Dataset entries
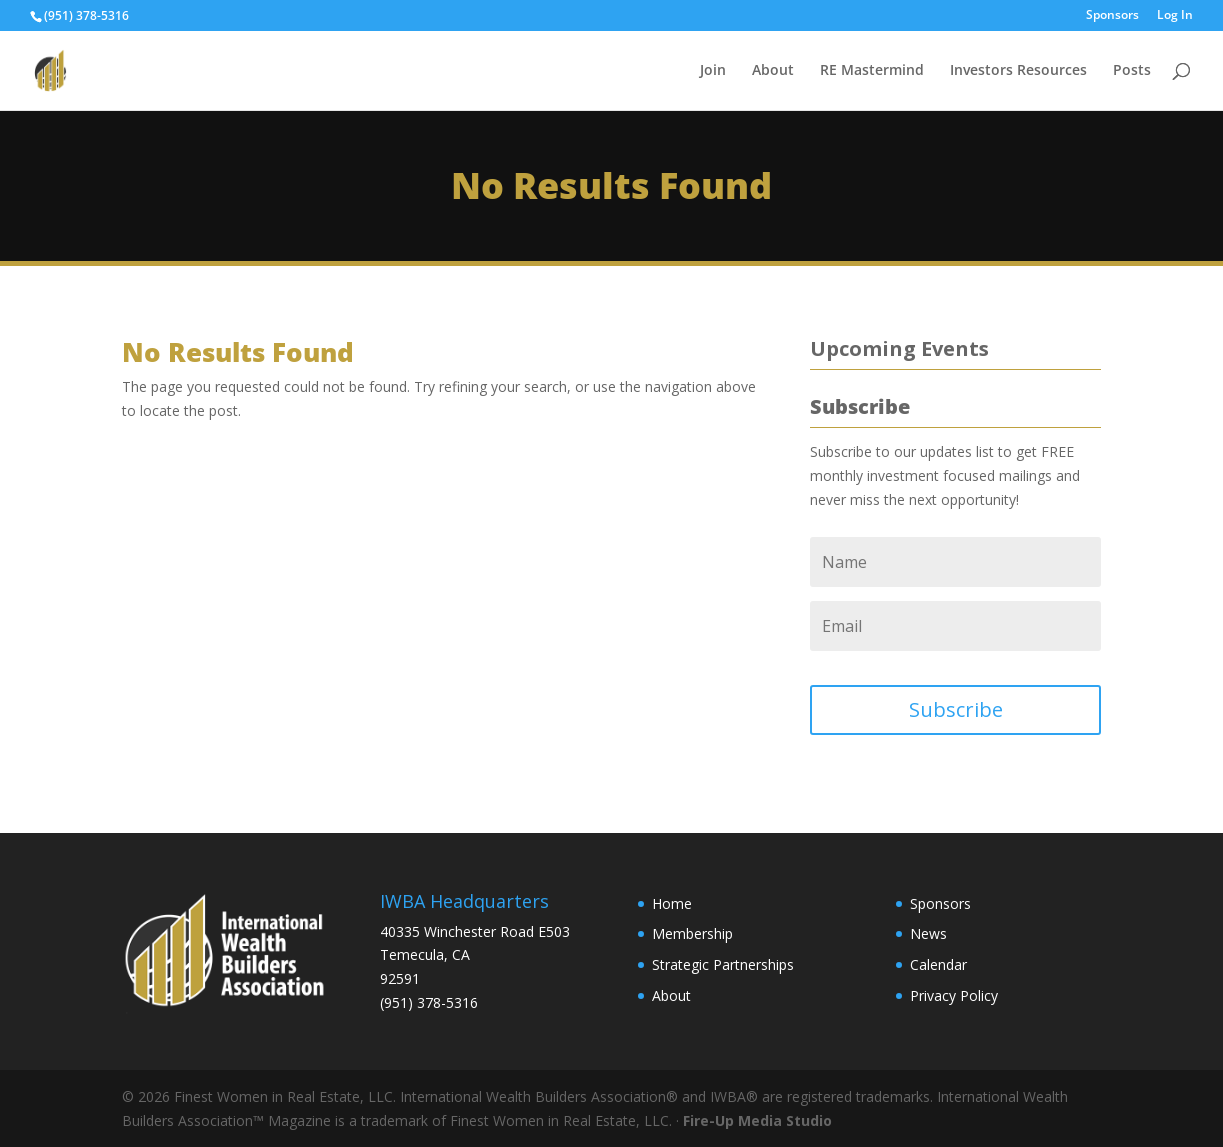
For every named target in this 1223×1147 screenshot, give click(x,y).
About (773, 71)
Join (713, 71)
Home (672, 903)
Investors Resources (1018, 71)
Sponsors (1112, 16)
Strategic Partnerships (723, 964)
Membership (692, 933)
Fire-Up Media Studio (757, 1120)
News (928, 933)
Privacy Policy (954, 995)
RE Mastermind (872, 71)
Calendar (938, 964)
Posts (1132, 71)
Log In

Exercise instructions: Your answer must be the line with "Investors Resources (1018, 71)" and all lines after it through the final line of the entries, copied exactly and with nothing added.

Output for this task:
Investors Resources (1018, 71)
Sponsors (1112, 16)
Strategic Partnerships (723, 964)
Membership (692, 933)
Fire-Up Media Studio (757, 1120)
News (928, 933)
Privacy Policy (954, 995)
RE Mastermind (872, 71)
Calendar (938, 964)
Posts (1132, 71)
Log In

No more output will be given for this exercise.